None of the patients in either group developed CK levels five times the ULN. There was no significant excess risk for abnormal hepatic transaminase levels (ALT) >2 times the ULN in CKD stages 1 and 2 (Table 3). However, in patients with CKD stages 3–5, 2 patients (3%) in the combination group versus 6 patients (12%) in the statin uptitration group had liver-related toxicity (Table 4). In patients with CKD stages 3–5, the two groups did not differ with regard to not having an excess incidence of deteriorating renal function (increase in serum creatinine >20% compared with the level at randomization; 4 of 58, 7%; 3 of 52, 5%). Also, there was no increased requirement for renal replacement therapy (data not shown). None of the patients with CKD stages 1 and 2 in either group had decreases in renal function.

The treatment modalities did not have any significant effects on urinary excretion of albumin (Tables 5 and 6) and blood pressure levels (data not shown) in patients with CKD stages 1 and 2 and patients with CKD stages 3–5.

OPEN IN VIEWER

Table 5.

Changes in eGFR and albuminuria in patients with chronic kidney disease stages 1 and 2.

	Ezetimibe plus statin		Statin uptitration
	Before	1 year	Before	1 year
eGFR (ml/min/1.73m2)	68 ± 11	65 ± 12	69 ±10	67 ± 13
Albumin/creatinine	378 ± 106	302 ± 158	401 ± 98	358 ± 123

eGFR; estimated glomerular filtration rate

OPEN IN VIEWER

Table 6.

Changes in eGFR and albuminuria in patients with chronic kidney disease stages 3, 4 and 5.

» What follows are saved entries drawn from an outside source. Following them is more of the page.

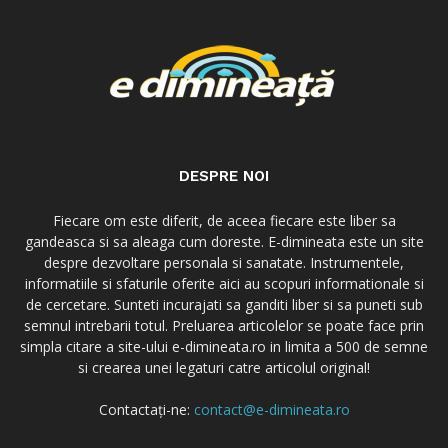
DESPRE NOI
Fiecare om este diferit, de aceea fiecare este liber sa
gandeasca si sa aleaga cum doreste. E-dimineata este un site
despre dezvoltare personala si sanatate. Instrumentele,
informatiile si sfaturile oferite aici au scopuri informationale si
de cercetare. Sunteti incurajati sa ganditi liber si sa puneti sub
semnul intrebarii totul. Preluarea articolelor se poate face prin
simpla citare a site-ului e-dimineata.ro in limita a 500 de semne
si crearea unei legaturi catre articolul original!
Contactați-ne:
contact@e-dimineata.ro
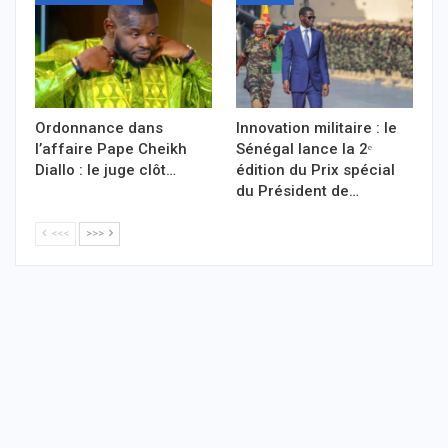
Ordonnance dans
Innovation militaire : le
l’affaire Pape Cheikh
Sénégal lance la 2ᵉ
Diallo : le juge clôt…
édition du Prix spécial
du Président de…
<<<
>>>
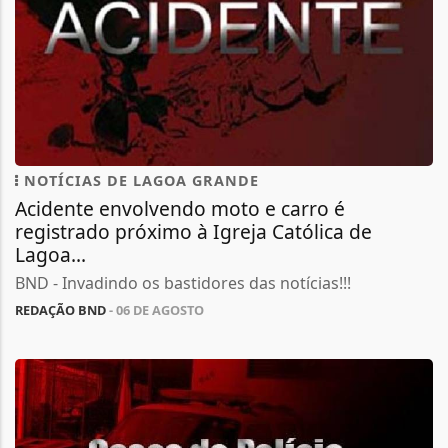
NOTÍCIAS DE LAGOA GRANDE
Acidente envolvendo moto e carro é
registrado próximo à Igreja Católica de
Lagoa...
BND - Invadindo os bastidores das notícias!!!
REDAÇÃO BND
- 06 DE AGOSTO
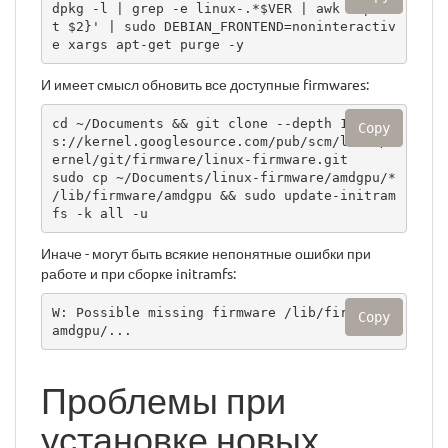
dpkg -l | grep -e linux-.*$VER | awk '{prin
t $2}' | sudo DEBIAN_FRONTEND=noninteractiv
e xargs apt-get purge -y
И имеет смысл обновить все доступные firmwares:
cd ~/Documents && git clone --depth 1 http
Copy
s://kernel.googlesource.com/pub/scm/linux/k
ernel/git/firmware/linux-firmware.git

sudo cp ~/Documents/linux-firmware/amdgpu/* 
/lib/firmware/amdgpu && sudo update-initram
fs -k all -u
Иначе - могут быть всякие непонятные ошибки при
работе и при сборке initramfs:
W: Possible missing firmware /lib/firmware/
Copy
amdgpu/...
Проблемы при
установке новых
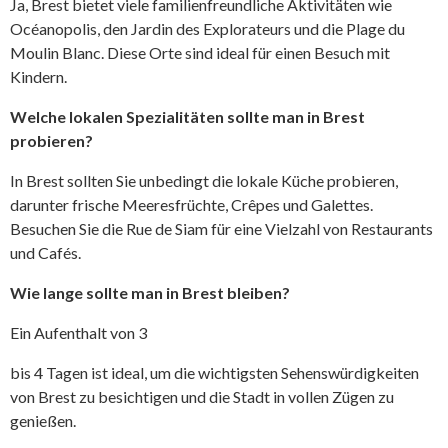
Ja, Brest bietet viele familienfreundliche Aktivitäten wie
Océanopolis, den Jardin des Explorateurs und die Plage du
Moulin Blanc. Diese Orte sind ideal für einen Besuch mit
Kindern.
Welche lokalen Spezialitäten sollte man in Brest
probieren?
In Brest sollten Sie unbedingt die lokale Küche probieren,
darunter frische Meeresfrüchte, Crêpes und Galettes.
Besuchen Sie die Rue de Siam für eine Vielzahl von Restaurants
und Cafés.
Wie lange sollte man in Brest bleiben?
Ein Aufenthalt von 3
bis 4 Tagen ist ideal, um die wichtigsten Sehenswürdigkeiten
von Brest zu besichtigen und die Stadt in vollen Zügen zu
genießen.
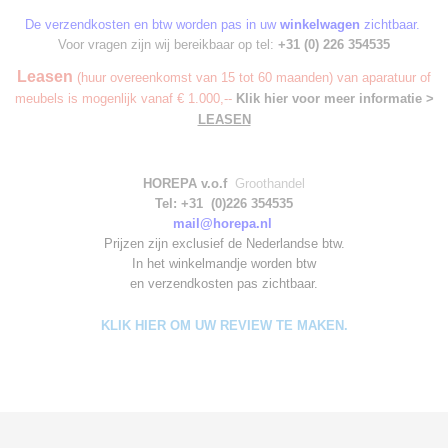
De verzendkosten en btw worden pas in uw
winkelwagen
zichtbaar.
Voor vragen zijn wij bereikbaar op tel:
+31 (0) 226 354535
Leasen
(huur overeenkomst van 15 tot 60 maanden) van aparatuur of
meubels is mogenlijk vanaf € 1.000,--
Klik hier voor meer informatie >
LEASEN
HOREPA v.o.f
Groothandel
Tel: +31 (0)226 354535
mail@horepa.nl
Prijzen zijn exclusief de Nederlandse btw.
In het winkelmandje worden
btw
en verzendkosten pas zichtbaar.
KLIK HIER OM UW REVIEW TE MAKEN.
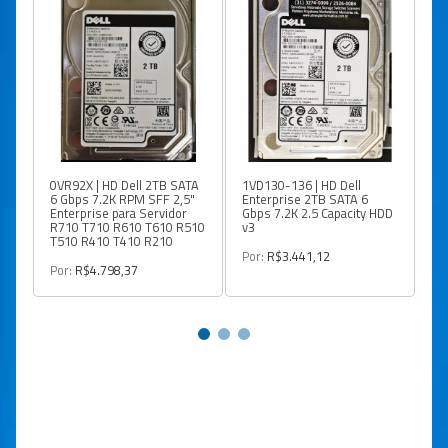
0VR92X | HD Dell 2TB SATA
1VD130-136 | HD Dell
40
6 Gbps 7.2K RPM SFF 2,5"
Enterprise 2TB SATA 6
En
Enterprise para Servidor
Gbps 7.2K 2.5 Capacity HDD
Gb
R710 T710 R610 T610 R510
v3
v3
T510 R410 T410 R210
Por:
R$3.441,12
Po
Por:
R$4.798,37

	Ezetimibe plus statin		Statin uptitration
	Before	1 year	Before	1 year
eGFR (ml/min/1.73m2)	49 ± 9	42 ± 12	49 ±10	41 ± 14
Albumin/creatinine (mg/dl)	879 ± 236	976 ± 279	917 ± 345	957 ± 207

eGFR; estimated glomerular filtration rate

Limitations

First, the absence of a validated questionnaire to assess statin-related muscle symptoms is another limitation for accurate definition of statin-related muscle effects and is an area in need of research. In the present study, low doses of statins, regardless of the statin, were employed as an initial therapy to reduce adverse events.

Although intensive-dose statin therapy was associated with a reduced risk of important cardiovascular events, it was also associated with an increased risk of statin-induced adverse events. Therefore, moderate-dose statin therapy may be the most appropriate choice for achieving cardiovascular risk reduction in the majority of individuals [Silva et al. 2007]. Second, the duration of the present study was too short to reveal the outcome of CVD; however, at present, adverse events were not reported systematically and many trial protocols did not specify standard methods to ascertain harm. In this regard, this study will shed light on the harm of the use of larger doses of statin in patients with advanced CKD. Third, it is well known that most patients with CKD have TG as well as HDL abnormalities along with elevated LDL (mixed dyslipidemia). Therefore, it remains uncertain if this therapy will lead to a reduction of CVD in patients with CKD.

Lastly, in this study, the levels of HDL were not taken into consideration at the time of randomization, which probably caused a significant difference in the levels of HDL between the two groups at the start of the study. As stated in the above limitations, these kind of abnormalities in lipid profile also might contribute to the findings of this study.

In conclusion, when statin uptitration produces adverse effects such as myopathy, combination therapy with ezetimibe is recommended instead of a statin alone.